Настал момент для прощания. У меня перед глазами до сих пор стоит эта картина, когда мы достали его из инкубатора и передали на руки отцу, чтобы тот смог оплакать последние мгновения этой крошечной жизни. Мы сделали все, что было в наших силах, но этого оказалось недостаточно. И снова эта чертова русская рулетка.
Помню, как я плакала, наблюдая за этим прощанием отца и сына, сжимая что было сил губы, ощущая, как слезы текли по щекам и падали на живот, который я не переставала гладить… Мой Карлитос, полный жизни внутри, и маленький Игорь, навсегда закрывающий свои веки, и без того измученные тяжелой борьбой.
И, как говорят в таких случаях, жизнь продолжается, не так ли? Да, жизнь идет дальше…
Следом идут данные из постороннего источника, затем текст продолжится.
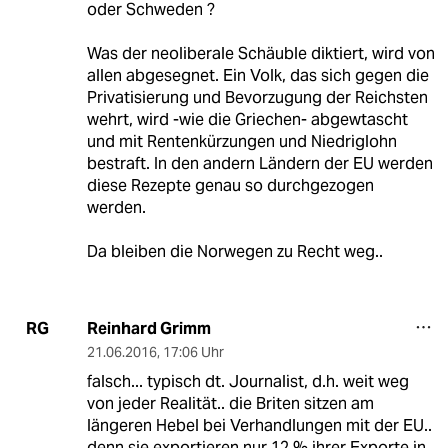
oder Schweden ?
Was der neoliberale Schäuble diktiert, wird von
allen abgesegnet. Ein Volk, das sich gegen die
Privatisierung und Bevorzugung der Reichsten
wehrt, wird -wie die Griechen- abgewtascht
und mit Rentenkürzungen und Niedriglohn
bestraft. In den andern Ländern der EU werden
diese Rezepte genau so durchgezogen
werden.
Da bleiben die Norwegen zu Recht weg..
Reinhard Grimm
RG
21.06.2016
,
17:06 Uhr
falsch... typisch dt. Journalist, d.h. weit weg
von jeder Realität.. die Briten sitzen am
längeren Hebel bei Verhandlungen mit der EU..
denn sie exportieren nur 12 % ihrer Exporte in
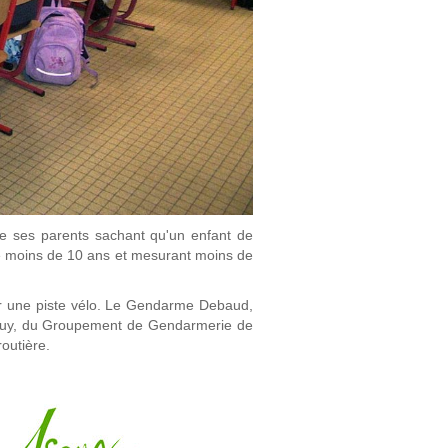
de ses parents sachant qu'un enfant de
de moins de 10 ans et mesurant moins de
sur une piste vélo. Le Gendarme Debaud,
upuy, du Groupement de Gendarmerie de
routière.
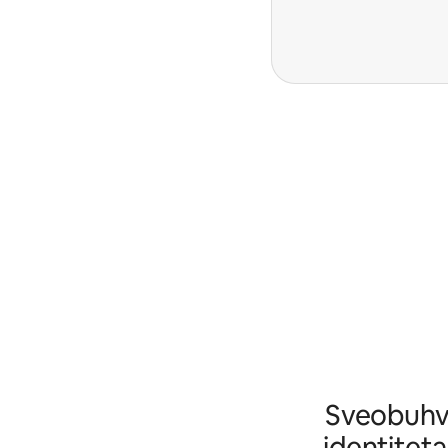
Sveobuhva
identiteta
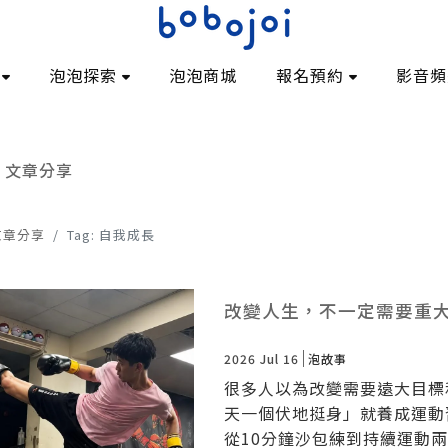
泡泡探索
泡泡商城
報名預約
影音頻
文章分享
文章分享
Tag: 自我成長
改變人生，不一定需要重
2026 Jul 16
泡故事
很多人以為改變需要遠大目標
天一個伏地挺身」就養成運動
從10分鐘沙包練到持續運動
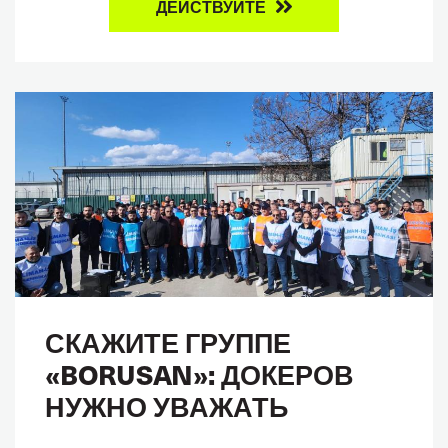
ДЕЙСТВУЙТЕ
СКАЖИТЕ ГРУППЕ
«BORUSAN»: ДОКЕРОВ
НУЖНО УВАЖАТЬ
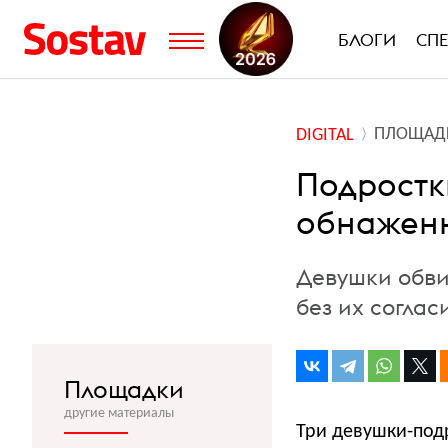
БЛОГИ
СП
ПЛОЩАД
DIGITAL
Подростки
обнажен
Девушки обви
без их соглас
Площадки
другие материалы
Три девушки-подр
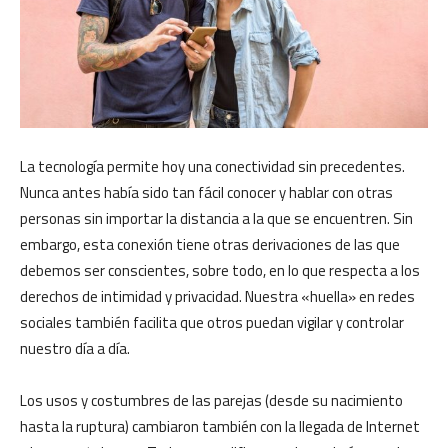
La tecnología permite hoy una conectividad sin precedentes.
Nunca antes había sido tan fácil conocer y hablar con otras
personas sin importar la distancia a la que se encuentren. Sin
embargo, esta conexión tiene otras derivaciones de las que
debemos ser conscientes, sobre todo, en lo que respecta a los
derechos de intimidad y privacidad. Nuestra «huella» en redes
sociales también facilita que otros puedan vigilar y controlar
nuestro día a día.
Los usos y costumbres de las parejas (desde su nacimiento
hasta la ruptura) cambiaron también con la llegada de Internet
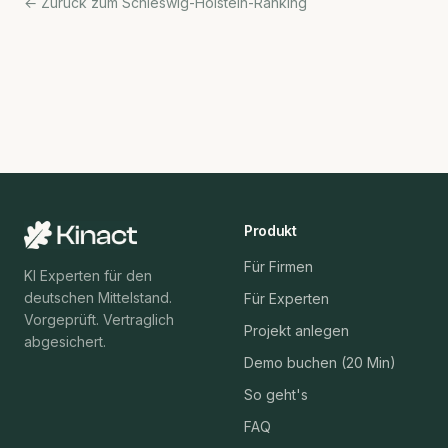
← Zurück zum Schleswig-Holstein-Ranking
Produkt
Für Firmen
KI Experten für den
deutschen Mittelstand.
Für Experten
Vorgeprüft. Vertraglich
Projekt anlegen
abgesichert.
Demo buchen (20 Min)
So geht's
FAQ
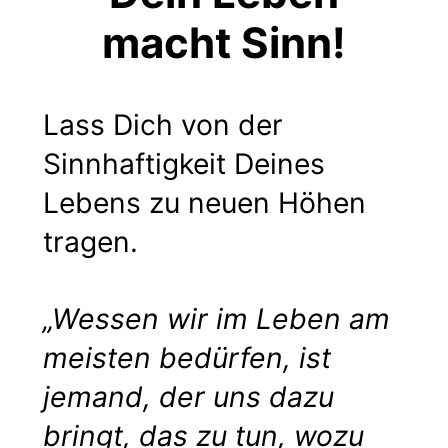
macht Sinn!
Lass Dich von der
Sinnhaftigkeit Deines
Lebens zu neuen Höhen
tragen.
„Wessen wir im Leben am
meisten bedürfen, ist
jemand, der uns dazu
bringt, das zu tun, wozu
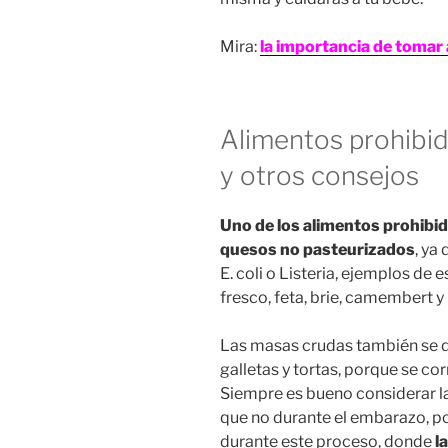
Mira:
la importancia de tomar 
Alimentos prohibi
y otros consejos
Uno de los alimentos prohibi
quesos no pasteurizados
, ya
E. coli o Listeria, ejemplos de
fresco, feta, brie, camembert y 
Las masas crudas también se d
galletas y tortas, porque se co
Siempre es bueno considerar 
que no durante el embarazo, p
durante este proceso, donde
l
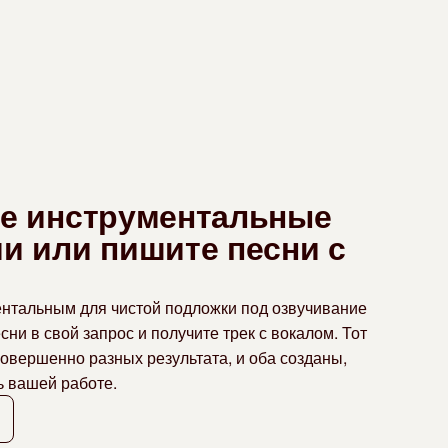
е инструментальные
и или пишите песни с
ентальным для чистой подложки под озвучивание
сни в свой запрос и получите трек с вокалом. Тот
совершенно разных результата, и оба созданы,
ь вашей работе.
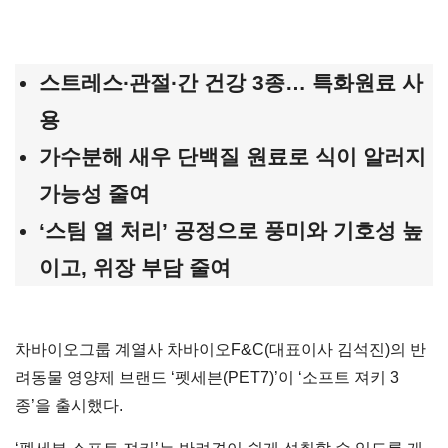
스트레스
∙
관절
∙
간 건강 3종
…
특화원료 사
용
가수분해 새우 단백질 원료로 식이 알러지
가능성 줄여
‘스팀 열 처리’ 공정으로 풍미와 기호성 높
이고, 위장 부담 줄여
차바이오그룹 계열사 차바이오F&C(대표이사 김석진)의 반
려동물 영양제 브랜드 ‘펫세븐(PET7)’이 ‘소프트 져키 3
종’을 출시했다.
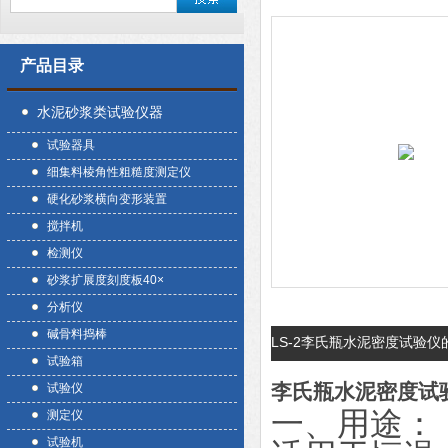
产品目录
水泥砂浆类试验仪器
试验器具
细集料棱角性粗糙度测定仪
硬化砂浆横向变形装置
搅拌机
检测仪
砂浆扩展度刻度板40×
分析仪
碱骨料捣棒
LS-2李氏瓶水泥密度试验
试验箱
李氏瓶水泥密度试
试验仪
一、用途：
测定仪
试验机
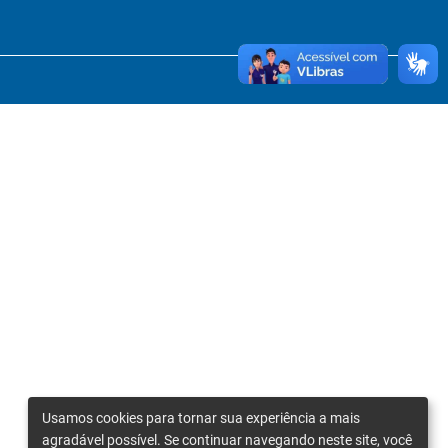
Usamos cookies para tornar sua experiência a mais
agradável possível. Se continuar navegando neste site, você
Месяц спустя, в мой последний рабочий день в ОИТ, перед тем как я должна была родить сама, пришли Игорь и Кристина, родители маленького Игоря. Я помню, как она улыбалась при виде моего огромного живота, как обе мы крепко обнялись. Ни у одной из нас не было ребенка на руках, но мы обе были матерями, так мы ощущали себя тогда и таковыми будем ощущать себя всегда. Мы мало что смогли сказать друг другу, потому что меня переполняли эмоции. Они были настолько сильными, что я не могла вымолвить ни единого слова. Рядом со мной был мой наставник, ветеран неонатологии, доктор Хосе Луис Тарасона. Он взял инициативу разговора в свои руки. Обе матери, мы смотрели друг на друга, взволнованные. Они пришли поблагодарить нас за то, что мы для них сделали. Именно эти слова благодарности придают смысл нашей профессии, нашим усилиям, иногда нашим разочарованиям. Слова благодарности, которые никогда не забываются.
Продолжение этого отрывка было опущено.